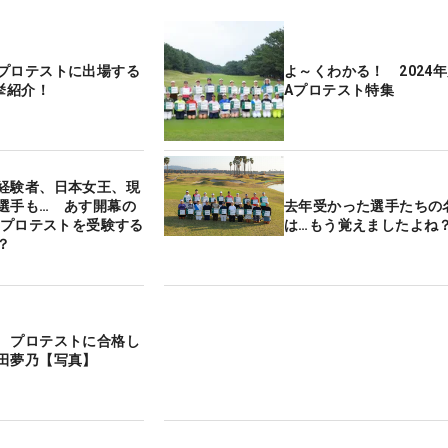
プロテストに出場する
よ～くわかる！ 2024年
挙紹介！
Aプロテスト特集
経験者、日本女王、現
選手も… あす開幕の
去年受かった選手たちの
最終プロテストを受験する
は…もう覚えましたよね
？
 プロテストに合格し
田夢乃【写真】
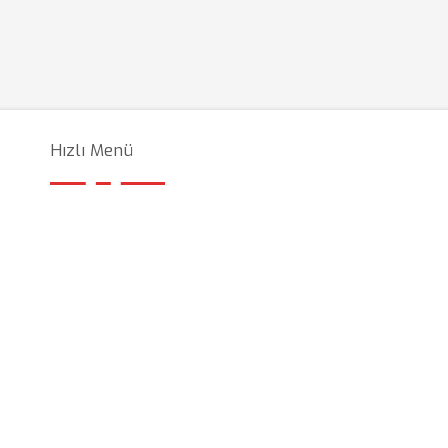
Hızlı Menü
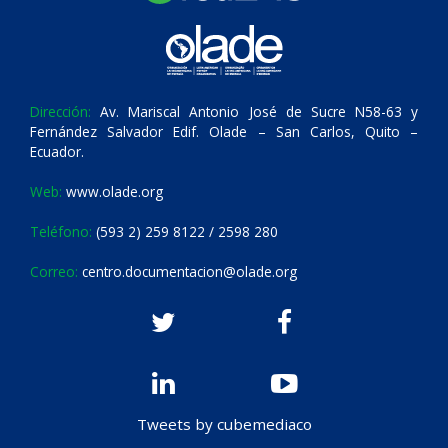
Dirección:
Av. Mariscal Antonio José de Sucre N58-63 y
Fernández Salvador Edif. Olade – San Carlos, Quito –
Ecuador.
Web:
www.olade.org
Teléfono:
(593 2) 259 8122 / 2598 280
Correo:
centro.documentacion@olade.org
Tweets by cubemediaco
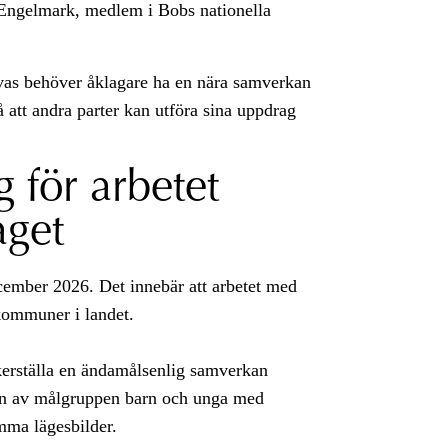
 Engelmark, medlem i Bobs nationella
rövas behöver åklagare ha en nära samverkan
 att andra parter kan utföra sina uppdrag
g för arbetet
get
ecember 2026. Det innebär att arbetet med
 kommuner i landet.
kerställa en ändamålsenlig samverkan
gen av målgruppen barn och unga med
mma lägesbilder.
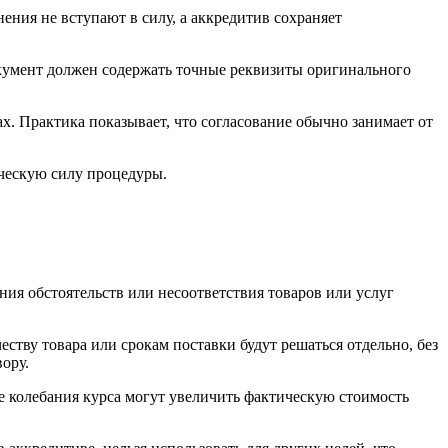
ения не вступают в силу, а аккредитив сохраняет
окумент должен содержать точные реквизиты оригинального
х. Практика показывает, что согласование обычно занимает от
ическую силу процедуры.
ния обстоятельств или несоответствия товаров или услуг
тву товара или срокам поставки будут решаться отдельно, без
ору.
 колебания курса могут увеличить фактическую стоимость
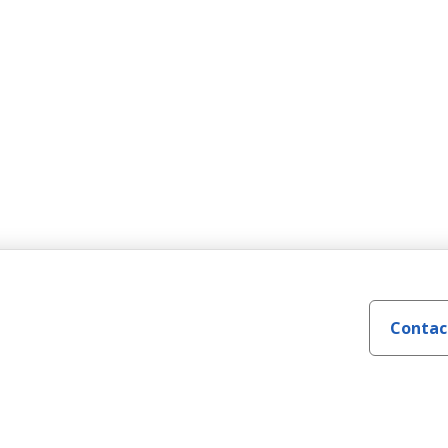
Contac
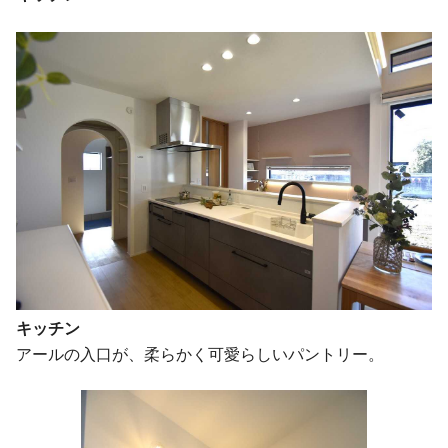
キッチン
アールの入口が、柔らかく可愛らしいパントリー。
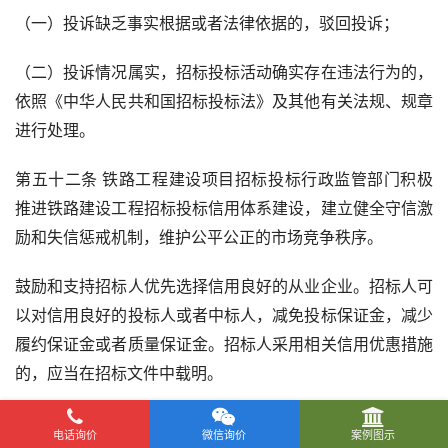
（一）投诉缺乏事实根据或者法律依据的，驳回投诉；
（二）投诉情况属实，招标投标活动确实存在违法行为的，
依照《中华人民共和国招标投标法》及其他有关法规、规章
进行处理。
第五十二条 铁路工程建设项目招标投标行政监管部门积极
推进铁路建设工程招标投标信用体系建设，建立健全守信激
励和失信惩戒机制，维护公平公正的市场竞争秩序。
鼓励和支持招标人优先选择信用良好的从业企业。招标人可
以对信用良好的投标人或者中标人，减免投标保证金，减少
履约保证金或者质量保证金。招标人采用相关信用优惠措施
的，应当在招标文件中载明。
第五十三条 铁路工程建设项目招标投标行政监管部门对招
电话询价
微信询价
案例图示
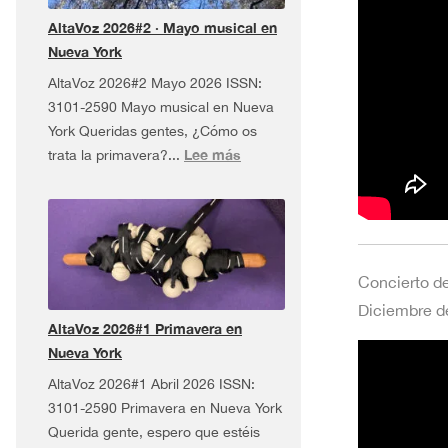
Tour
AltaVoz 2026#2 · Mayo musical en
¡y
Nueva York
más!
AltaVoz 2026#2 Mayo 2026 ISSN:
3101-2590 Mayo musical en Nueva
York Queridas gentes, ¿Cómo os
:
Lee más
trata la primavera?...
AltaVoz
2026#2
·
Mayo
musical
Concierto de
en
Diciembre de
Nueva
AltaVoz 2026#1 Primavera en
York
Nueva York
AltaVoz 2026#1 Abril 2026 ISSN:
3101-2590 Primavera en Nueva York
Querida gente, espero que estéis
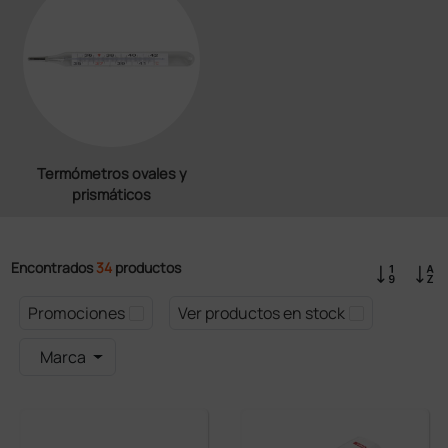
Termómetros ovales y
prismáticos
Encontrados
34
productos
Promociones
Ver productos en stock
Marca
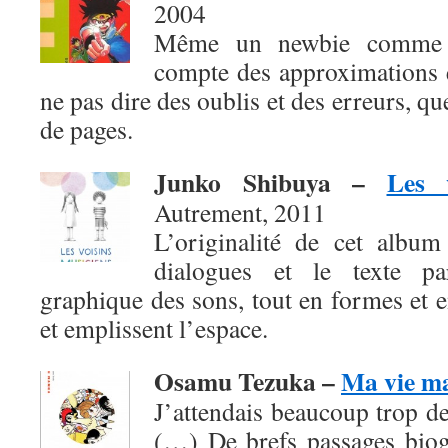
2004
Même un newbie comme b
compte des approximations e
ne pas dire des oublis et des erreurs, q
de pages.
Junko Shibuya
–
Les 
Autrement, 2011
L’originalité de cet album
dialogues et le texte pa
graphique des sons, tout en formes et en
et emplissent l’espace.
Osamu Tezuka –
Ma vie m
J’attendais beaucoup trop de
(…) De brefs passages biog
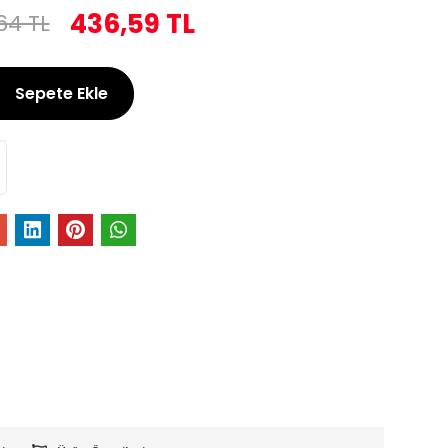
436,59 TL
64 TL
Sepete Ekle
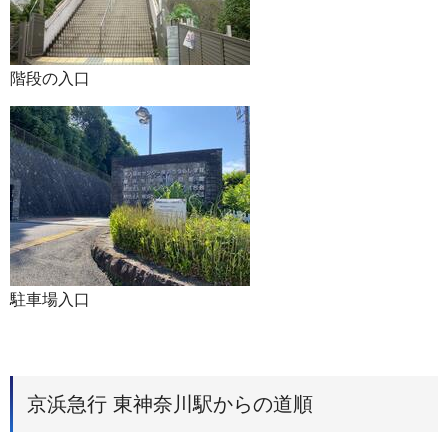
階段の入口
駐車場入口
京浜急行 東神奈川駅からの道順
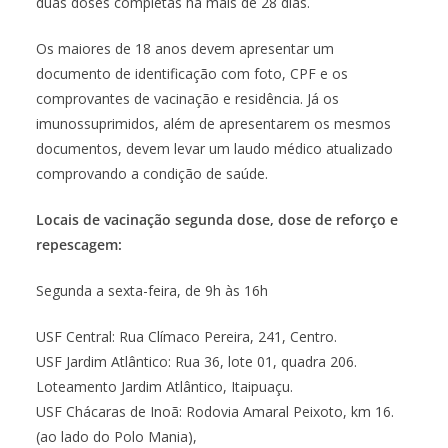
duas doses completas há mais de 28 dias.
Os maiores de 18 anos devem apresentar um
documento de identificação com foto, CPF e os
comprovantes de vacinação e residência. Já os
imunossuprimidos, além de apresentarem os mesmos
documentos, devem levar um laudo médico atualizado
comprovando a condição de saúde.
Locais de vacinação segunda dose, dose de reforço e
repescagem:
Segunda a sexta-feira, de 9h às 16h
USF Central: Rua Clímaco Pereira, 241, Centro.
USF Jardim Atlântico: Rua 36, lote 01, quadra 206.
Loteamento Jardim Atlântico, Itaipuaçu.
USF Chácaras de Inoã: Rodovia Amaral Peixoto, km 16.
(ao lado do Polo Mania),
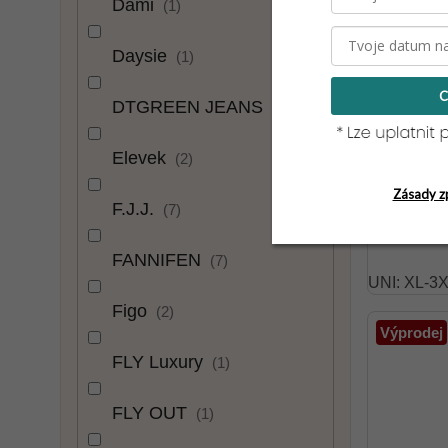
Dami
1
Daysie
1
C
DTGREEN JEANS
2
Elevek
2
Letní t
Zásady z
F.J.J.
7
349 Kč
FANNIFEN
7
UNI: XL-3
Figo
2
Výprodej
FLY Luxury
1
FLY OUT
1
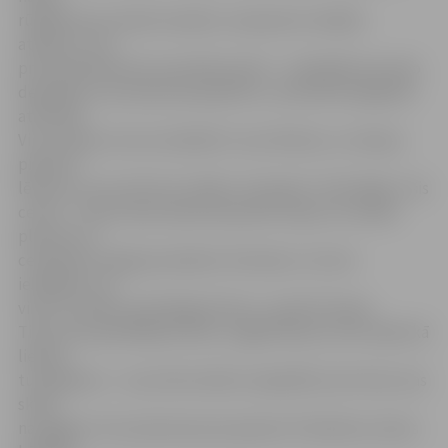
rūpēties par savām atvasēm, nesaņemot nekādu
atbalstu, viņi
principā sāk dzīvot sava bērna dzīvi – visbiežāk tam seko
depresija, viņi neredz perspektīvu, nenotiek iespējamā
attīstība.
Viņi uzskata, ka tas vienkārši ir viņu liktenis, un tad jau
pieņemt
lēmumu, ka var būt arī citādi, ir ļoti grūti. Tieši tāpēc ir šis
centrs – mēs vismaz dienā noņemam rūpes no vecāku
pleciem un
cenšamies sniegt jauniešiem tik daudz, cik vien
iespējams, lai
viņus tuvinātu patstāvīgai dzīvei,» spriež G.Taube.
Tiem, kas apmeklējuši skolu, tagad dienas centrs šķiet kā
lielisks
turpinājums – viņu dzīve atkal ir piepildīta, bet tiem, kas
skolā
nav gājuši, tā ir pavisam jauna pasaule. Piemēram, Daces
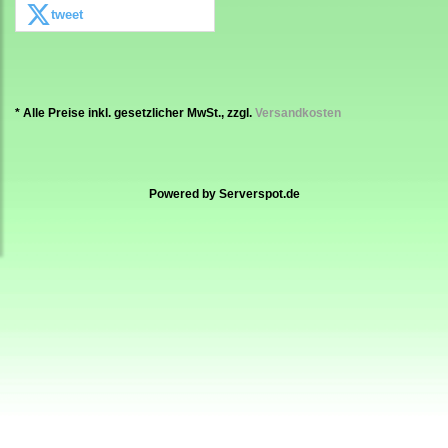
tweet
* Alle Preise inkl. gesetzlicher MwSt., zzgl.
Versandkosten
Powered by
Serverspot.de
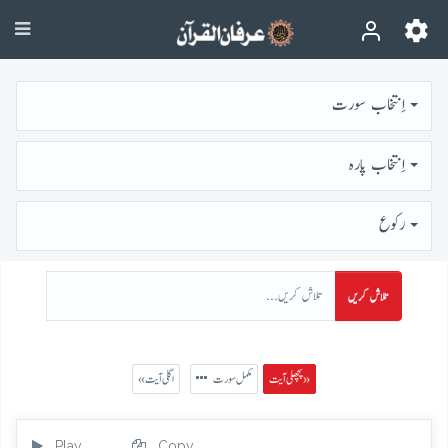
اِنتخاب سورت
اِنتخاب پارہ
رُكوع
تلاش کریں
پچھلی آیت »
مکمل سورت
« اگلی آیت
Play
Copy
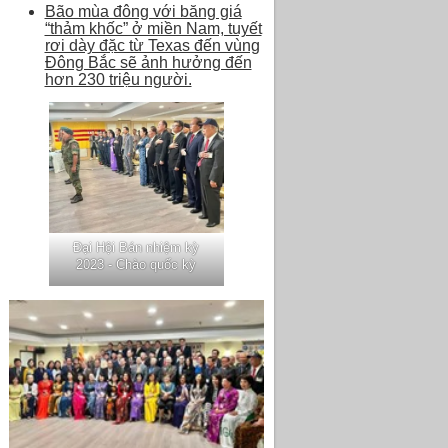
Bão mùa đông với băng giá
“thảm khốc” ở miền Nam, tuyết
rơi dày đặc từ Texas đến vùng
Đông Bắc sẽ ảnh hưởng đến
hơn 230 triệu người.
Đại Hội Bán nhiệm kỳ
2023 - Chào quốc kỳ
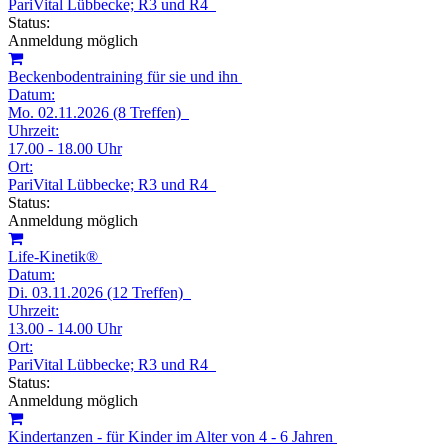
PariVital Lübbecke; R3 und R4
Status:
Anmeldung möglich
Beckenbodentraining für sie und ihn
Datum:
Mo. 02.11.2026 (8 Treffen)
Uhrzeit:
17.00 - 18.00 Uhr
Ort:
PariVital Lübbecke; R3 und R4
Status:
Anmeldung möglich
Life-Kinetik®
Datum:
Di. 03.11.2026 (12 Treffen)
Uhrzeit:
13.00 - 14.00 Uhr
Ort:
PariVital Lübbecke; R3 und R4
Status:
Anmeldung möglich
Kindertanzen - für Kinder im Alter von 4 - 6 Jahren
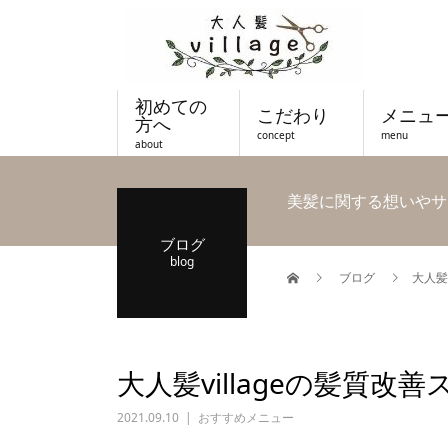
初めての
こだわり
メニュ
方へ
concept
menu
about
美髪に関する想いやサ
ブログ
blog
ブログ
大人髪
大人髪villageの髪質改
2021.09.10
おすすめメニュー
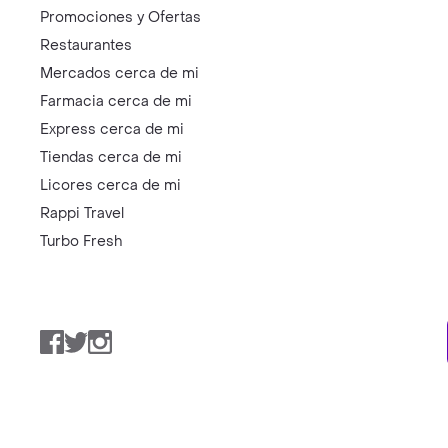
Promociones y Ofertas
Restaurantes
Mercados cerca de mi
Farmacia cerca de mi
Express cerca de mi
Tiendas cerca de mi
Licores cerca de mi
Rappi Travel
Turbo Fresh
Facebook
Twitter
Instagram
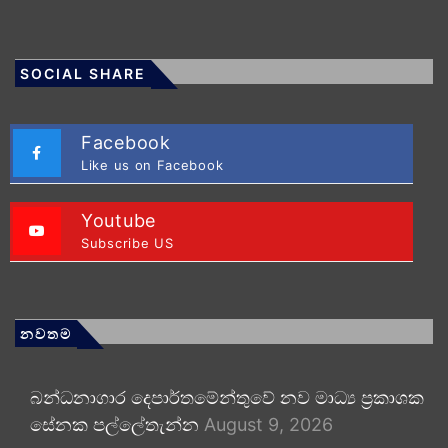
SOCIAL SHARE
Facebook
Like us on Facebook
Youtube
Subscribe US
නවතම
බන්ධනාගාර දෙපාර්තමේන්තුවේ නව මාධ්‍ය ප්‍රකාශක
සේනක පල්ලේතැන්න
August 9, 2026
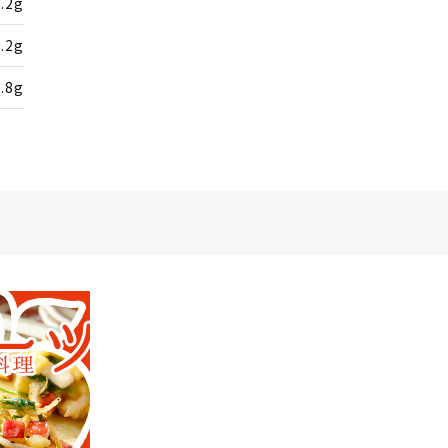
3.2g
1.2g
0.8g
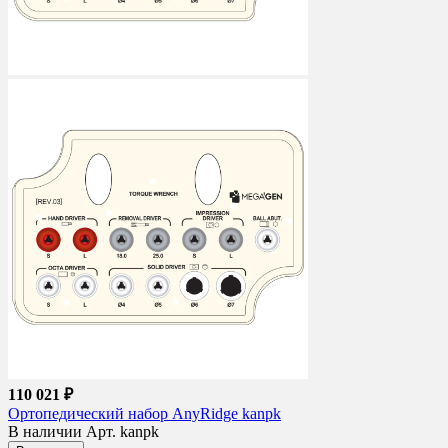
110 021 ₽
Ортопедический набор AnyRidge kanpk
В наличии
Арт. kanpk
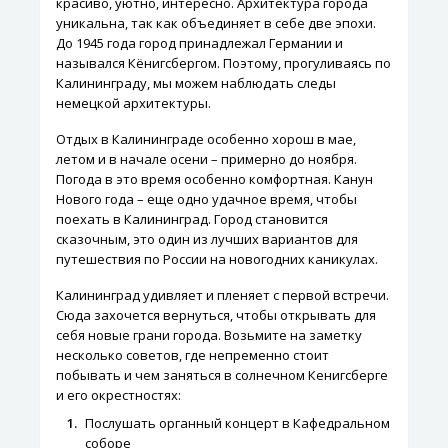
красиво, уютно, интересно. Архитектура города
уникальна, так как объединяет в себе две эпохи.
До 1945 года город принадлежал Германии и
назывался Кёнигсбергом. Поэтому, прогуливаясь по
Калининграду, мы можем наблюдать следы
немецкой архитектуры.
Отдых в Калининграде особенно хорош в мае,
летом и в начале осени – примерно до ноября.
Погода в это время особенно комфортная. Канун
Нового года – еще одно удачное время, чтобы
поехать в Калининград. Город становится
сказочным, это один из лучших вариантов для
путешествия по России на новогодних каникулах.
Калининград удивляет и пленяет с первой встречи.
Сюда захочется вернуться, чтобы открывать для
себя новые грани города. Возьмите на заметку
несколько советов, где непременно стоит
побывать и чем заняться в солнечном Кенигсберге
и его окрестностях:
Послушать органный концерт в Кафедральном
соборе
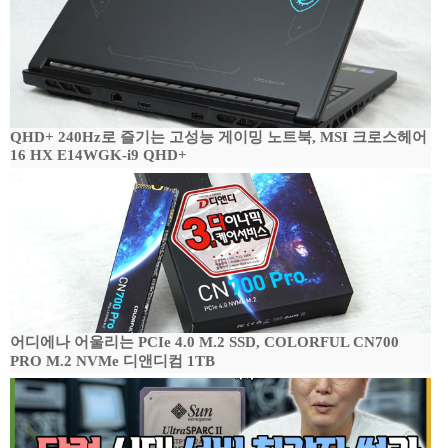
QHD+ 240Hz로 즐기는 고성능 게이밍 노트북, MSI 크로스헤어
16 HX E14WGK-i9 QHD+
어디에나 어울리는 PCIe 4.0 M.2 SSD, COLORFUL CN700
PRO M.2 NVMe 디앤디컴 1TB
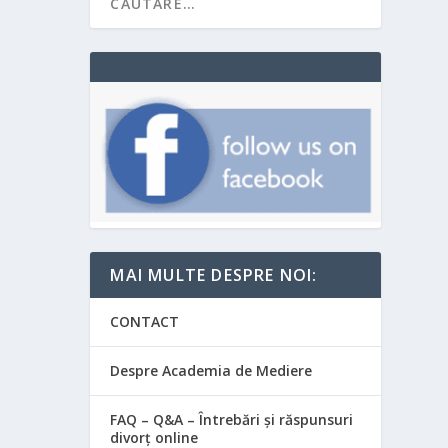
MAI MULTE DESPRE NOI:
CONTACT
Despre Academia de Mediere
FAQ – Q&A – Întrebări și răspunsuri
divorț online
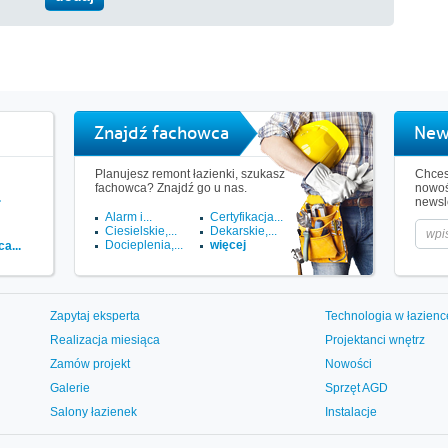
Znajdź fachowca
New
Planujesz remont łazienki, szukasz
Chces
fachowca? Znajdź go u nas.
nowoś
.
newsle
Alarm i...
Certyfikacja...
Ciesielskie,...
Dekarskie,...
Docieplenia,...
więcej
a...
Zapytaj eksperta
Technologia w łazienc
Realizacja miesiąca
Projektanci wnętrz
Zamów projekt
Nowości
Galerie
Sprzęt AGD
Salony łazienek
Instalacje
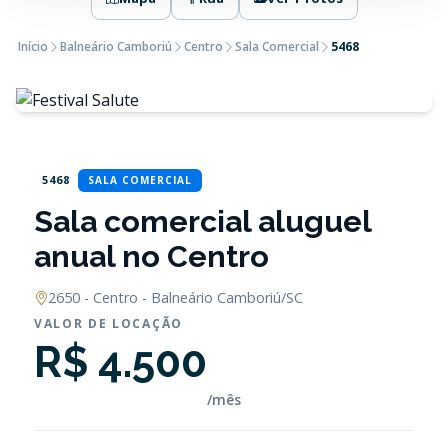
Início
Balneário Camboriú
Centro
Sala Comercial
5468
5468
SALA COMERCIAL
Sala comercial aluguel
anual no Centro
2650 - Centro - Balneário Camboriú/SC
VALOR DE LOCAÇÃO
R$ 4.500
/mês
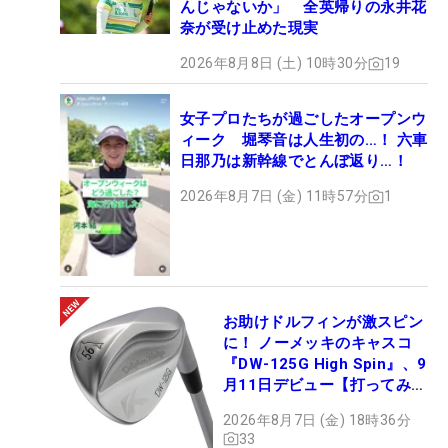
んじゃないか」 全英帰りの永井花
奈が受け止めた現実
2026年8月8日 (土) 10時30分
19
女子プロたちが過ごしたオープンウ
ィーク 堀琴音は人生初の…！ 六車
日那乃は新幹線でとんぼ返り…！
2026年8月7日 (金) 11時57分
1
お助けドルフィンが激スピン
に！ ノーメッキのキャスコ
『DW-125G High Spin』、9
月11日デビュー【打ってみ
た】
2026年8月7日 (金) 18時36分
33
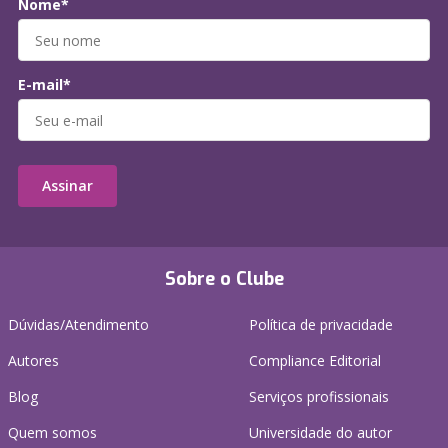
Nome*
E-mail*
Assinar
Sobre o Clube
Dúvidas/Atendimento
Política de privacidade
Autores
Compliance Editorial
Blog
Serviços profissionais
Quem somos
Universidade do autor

**Task instructions**
After dropping the pictures, please set down the lines from the beginning of the listing through the line containing "励和失信惩戒机制，维护公平公正的市场竞争秩序。", both included, exactly as they stand.

**Response to this task**
プロテストに出場する
よ～くわかる！ 2024年
挙紹介！
Aプロテスト特集
経験者、日本女王、現
選手も… あす開幕の
去年受かった選手たちの
最終プロテストを受験する
は…もう覚えましたよね
？
 プロテストに合格し
田夢乃【写真】
Hızlı Menü
Dirección:
Av. Mariscal Antonio José de Sucre N58-63 y
Fernández Salvador Edif. Olade – San Carlos, Quito –
Ecuador.
Web:
www.olade.org
Teléfono:
(593 2) 259 8122 / 2598 280
Correo:
centro.documentacion@olade.org
Tweets by cubemediaco
 Engelmark, medlem i Bobs nationella
rövas behöver åklagare ha en nära samverkan
 att andra parter kan utföra sina uppdrag
g för arbetet
get
ecember 2026. Det innebär att arbetet med
 kommuner i landet.
kerställa en ändamålsenlig samverkan
gen av målgruppen barn och unga med
mma lägesbilder.
ения не вступают в силу, а аккредитив сохраняет
окумент должен содержать точные реквизиты оригинального
х. Практика показывает, что согласование обычно занимает от
ическую силу процедуры.
ния обстоятельств или несоответствия товаров или услуг
тву товара или срокам поставки будут решаться отдельно, без
ору.
 колебания курса могут увеличить фактическую стоимость
Contac
キッチン
アールの入口が、柔らかく可愛らしいパントリー。
（一）投诉缺乏事实根据或者法律依据的，驳回投诉；
（二）投诉情况属实，招标投标活动确实存在违法行为的，
依照《中华人民共和国招标投标法》及其他有关法规、规章
进行处理。
第五十二条 铁路工程建设项目招标投标行政监管部门积极
推进铁路建设工程招标投标信用体系建设，建立健全守信激
励和失信惩戒机制，维护公平公正的市场竞争秩序。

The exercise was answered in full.